Materials provided

★ ★ ★ ★

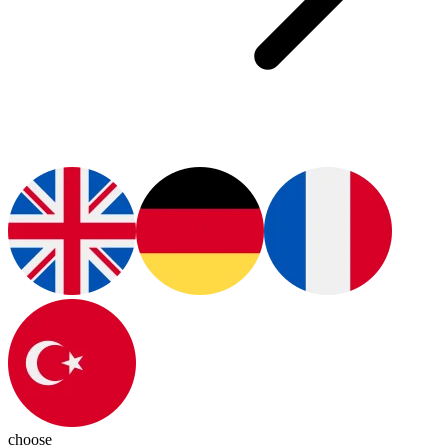
choose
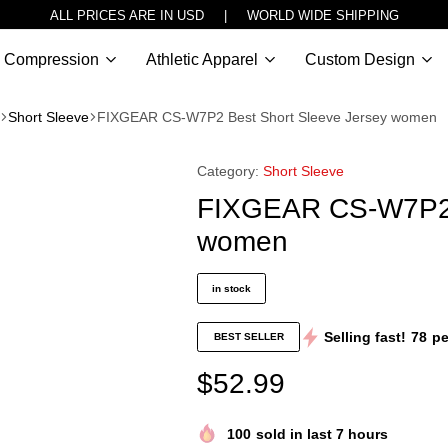
ALL PRICES ARE IN USD | WORLD WIDE SHIPPING
Compression
Athletic Apparel
Custom Design
Short Sleeve
FIXGEAR CS-W7P2 Best Short Sleeve Jersey women
Category:
Short Sleeve
FIXGEAR CS-W7P2 B
women
in stock
Selling fast!
78
pe
BEST SELLER
$
52.99
100
sold in last 7 hours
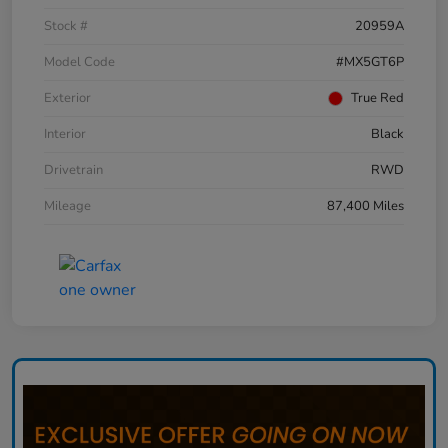
Stock #
20959A
Model Code
#MX5GT6P
Exterior
True Red
Interior
Black
Drivetrain
RWD
Mileage
87,400 Miles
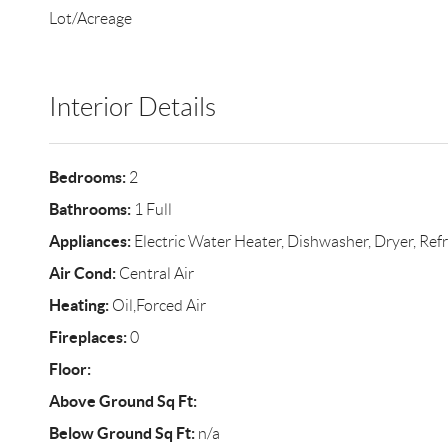
Lot/Acreage
Interior Details
Bedrooms:
2
Bathrooms:
1 Full
Appliances:
Electric Water Heater, Dishwasher, Dryer, Refr
Air Cond:
Central Air
Heating:
Oil,Forced Air
Fireplaces:
0
Floor:
Above Ground Sq Ft:
Below Ground Sq Ft:
n/a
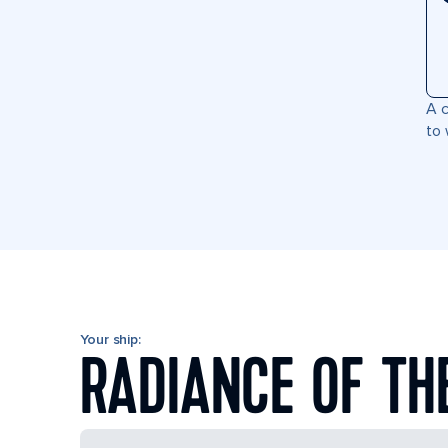
A c
to 
Your ship:
RADIANCE OF TH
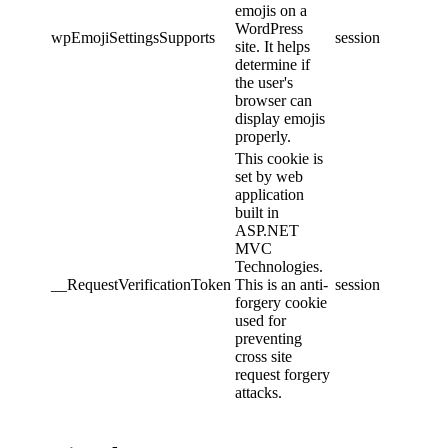
emojis on a
WordPress
wpEmojiSettingsSupports
session
site. It helps
determine if
the user's
browser can
display emojis
properly.
This cookie is
set by web
application
built in
ASP.NET
MVC
Technologies.
__RequestVerificationToken
This is an anti-
session
forgery cookie
used for
preventing
cross site
request forgery
attacks.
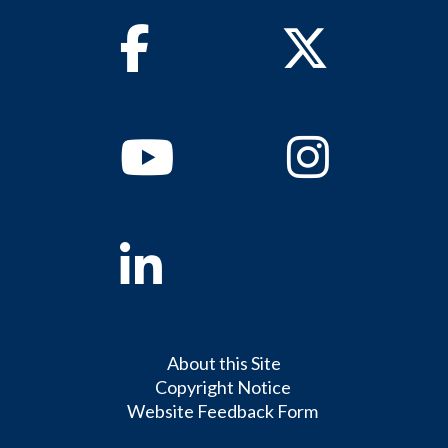
Facebook
Twitter
Youtube
Instagram
Linkedin
About this Site
Copyright Notice
Website Feedback Form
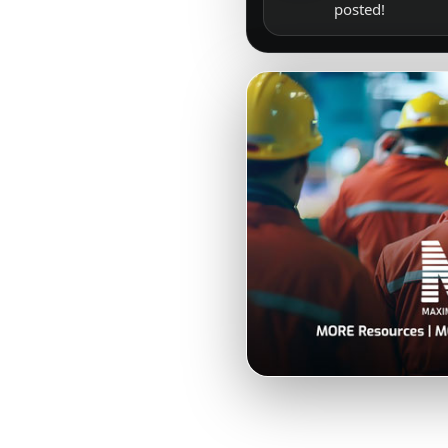
posted!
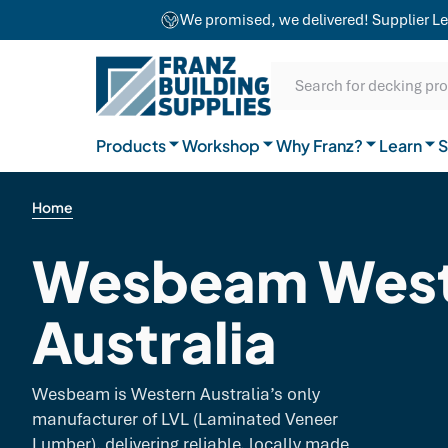
team combines craftsmanship with advanced
We promised, we delivered! Supplier Le
equipment to ensure exceptional results for
Our Difference
projects of any size.
SKIP TO CONTENT
SKIP TO MAIN CONTENT
SKIP TO NAVIGATION
Natural Timber
Our Brands
Guides
Search for decking pr
General Hardware
Products
Workshop
Why Franz?
Join the team
Learn
FAQs
S
Home
Wesbeam West
Australia
Wesbeam is Western Australia’s only
manufacturer of LVL (Laminated Veneer
Lumber), delivering reliable, locally made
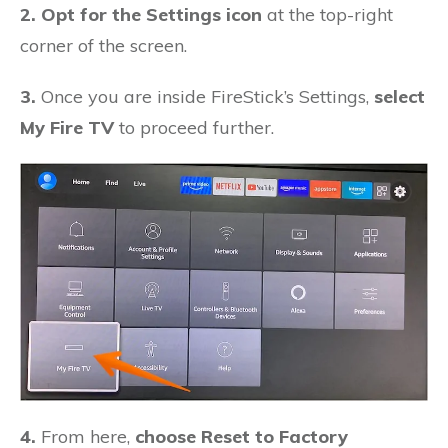
2. Opt for the Settings icon
at the top-right
corner of the screen.
3.
Once you are inside FireStick’s Settings,
select
My Fire TV
to proceed further.
4.
From here,
choose Reset to Factory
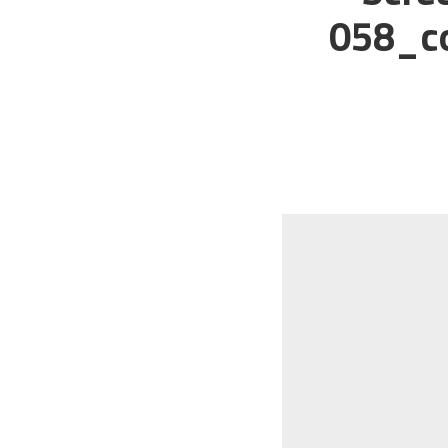
058_co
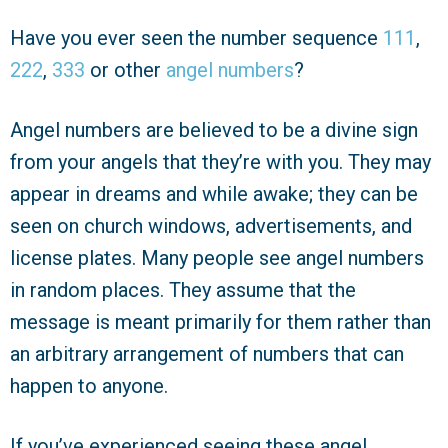
Have you ever seen the number sequence
111
,
222
,
333
or other
angel numbers
?
Angel numbers are believed to be a divine sign
from your angels that they’re with you. They may
appear in dreams and while awake; they can be
seen on church windows, advertisements, and
license plates. Many people see angel numbers
in random places. They assume that the
message is meant primarily for them rather than
an arbitrary arrangement of numbers that can
happen to anyone.
If you’ve experienced seeing these angel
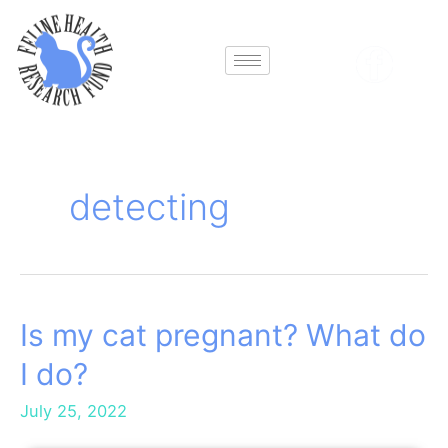
Skip
to
content
detecting
Is my cat pregnant? What do
Is
my
I do?
cat
pregnant?
July 25, 2022
What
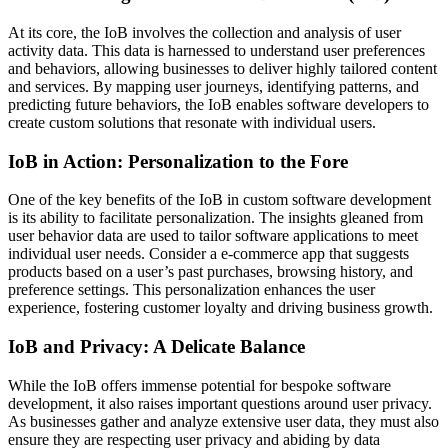
At its core, the IoB involves the collection and analysis of user
activity data. This data is harnessed to understand user preferences
and behaviors, allowing businesses to deliver highly tailored content
and services. By mapping user journeys, identifying patterns, and
predicting future behaviors, the IoB enables software developers to
create custom solutions that resonate with individual users.
IoB in Action: Personalization to the Fore
One of the key benefits of the IoB in custom software development
is its ability to facilitate personalization. The insights gleaned from
user behavior data are used to tailor software applications to meet
individual user needs. Consider a e-commerce app that suggests
products based on a user’s past purchases, browsing history, and
preference settings. This personalization enhances the user
experience, fostering customer loyalty and driving business growth.
IoB and Privacy: A Delicate Balance
While the IoB offers immense potential for bespoke software
development, it also raises important questions around user privacy.
As businesses gather and analyze extensive user data, they must also
ensure they are respecting user privacy and abiding by data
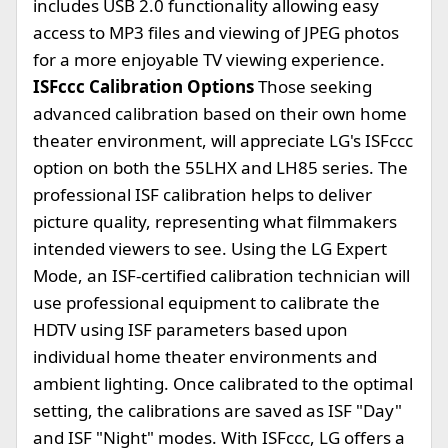
includes USB 2.0 functionality allowing easy
access to MP3 files and viewing of JPEG photos
for a more enjoyable TV viewing experience.
ISFccc Calibration Options
Those seeking
advanced calibration based on their own home
theater environment, will appreciate LG's ISFccc
option on both the 55LHX and LH85 series. The
professional ISF calibration helps to deliver
picture quality, representing what filmmakers
intended viewers to see. Using the LG Expert
Mode, an ISF-certified calibration technician will
use professional equipment to calibrate the
HDTV using ISF parameters based upon
individual home theater environments and
ambient lighting. Once calibrated to the optimal
setting, the calibrations are saved as ISF "Day"
and ISF "Night" modes. With ISFccc, LG offers a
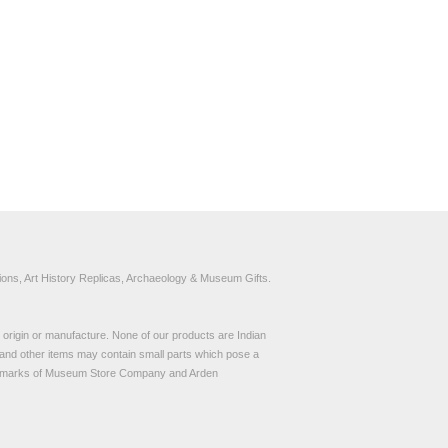
ons, Art History Replicas, Archaeology & Museum Gifts.
to origin or manufacture. None of our products are Indian
and other items may contain small parts which pose a
demarks of Museum Store Company and Arden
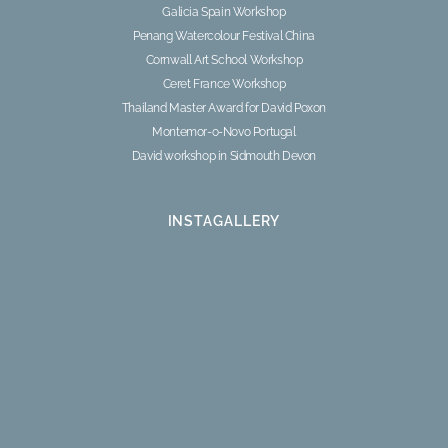
Galicia Spain Workshop
Penang Watercolour Festival China
Cornwall Art School Workshop
Ceret France Workshop
Thailand Master Award for David Poxon
Montemor-o-Novo Portugal
David workshop in Sidmouth Devon
INSTAGALLERY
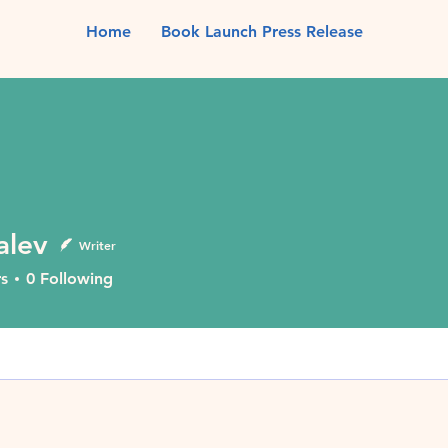
Home
Book Launch Press Release
alev
Writer
s
0
Following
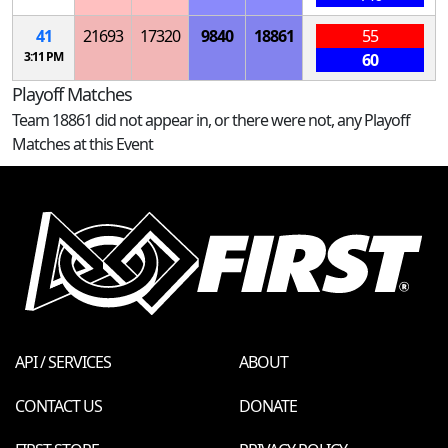
41
21693
17320
9840
18861
55
3:11 PM
60
Playoff Matches
Team 18861 did not appear in, or there were not, any Playoff
Matches at this Event
API / SERVICES
ABOUT
CONTACT US
DONATE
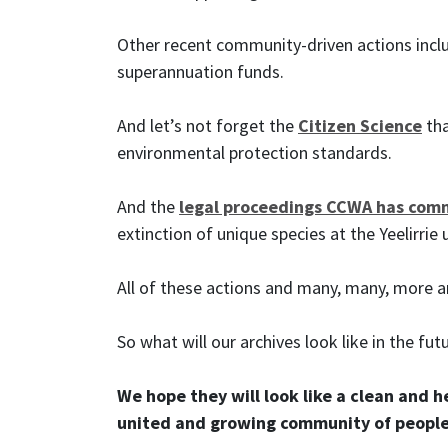
Other recent community-driven actions inc
superannuation funds.
And let’s not forget the
Citizen Science
tha
environmental protection standards.
And the
legal proceedings CCWA has co
extinction of unique species at the Yeelirrie
All of these actions and many, many, more a
So what will our archives look like in the fut
We hope they will look like a clean and 
united and growing community of people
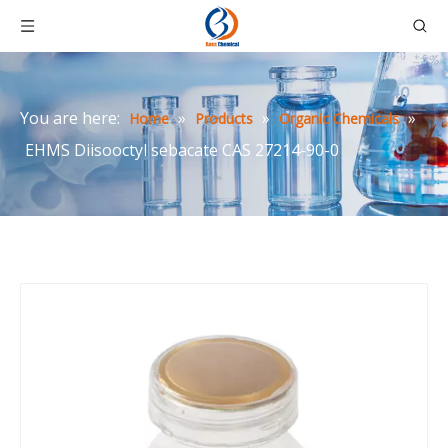
You are here:
»
»
»
Home
Products
Organic Chemicals
EHMS Diisooctyl sebacate CAS 27214-90-0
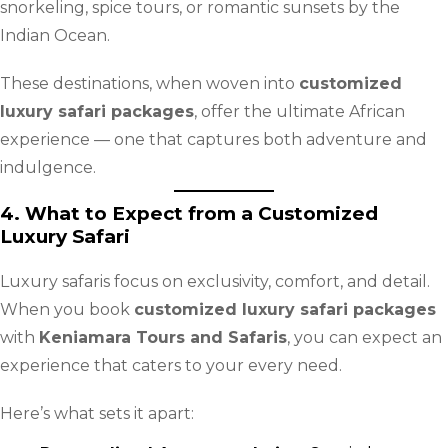
snorkeling, spice tours, or romantic sunsets by the
Indian Ocean.
These destinations, when woven into
customized
luxury safari packages
, offer the ultimate African
experience — one that captures both adventure and
indulgence.
4. What to Expect from a Customized
Luxury Safari
Luxury safaris focus on exclusivity, comfort, and detail.
When you book
customized luxury safari packages
with
Keniamara Tours and Safaris
, you can expect an
experience that caters to your every need.
Here’s what sets it apart:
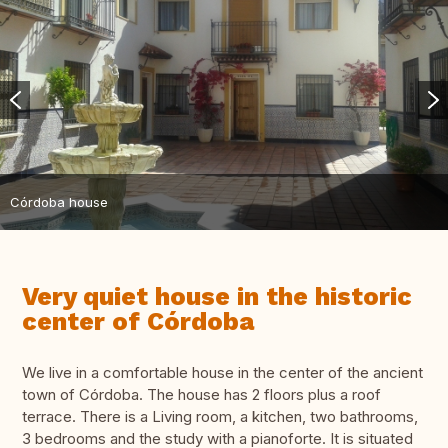
Córdoba house
Very quiet house in the historic
center of Córdoba
We live in a comfortable house in the center of the ancient
town of Córdoba. The house has 2 floors plus a roof
terrace. There is a Living room, a kitchen, two bathrooms,
3 bedrooms and the study with a pianoforte. It is situated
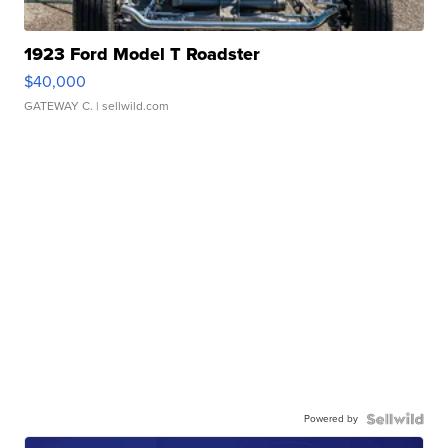
1923 Ford Model T Roadster
$40,000
GATEWAY C.
| sellwild.com
Powered by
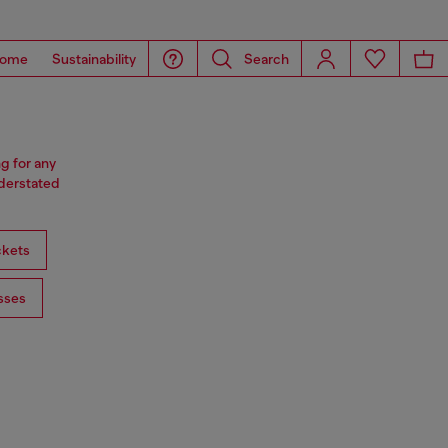
ome
Sustainability
Search
ng for any
nderstated
ckets
sses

★ ★ ★ ★

Work instruction
Both ends included, copy the lines from the one holding "1923 Ford Model T Roadster" to the last line of the entries exactly, with all pictures left out.

Exercise response
1923 Ford Model T Roadster
$40,000
GATEWAY C.
| sellwild.com
Powered by
ome
Sustainability
Search
ng for any
nderstated
ckets
sses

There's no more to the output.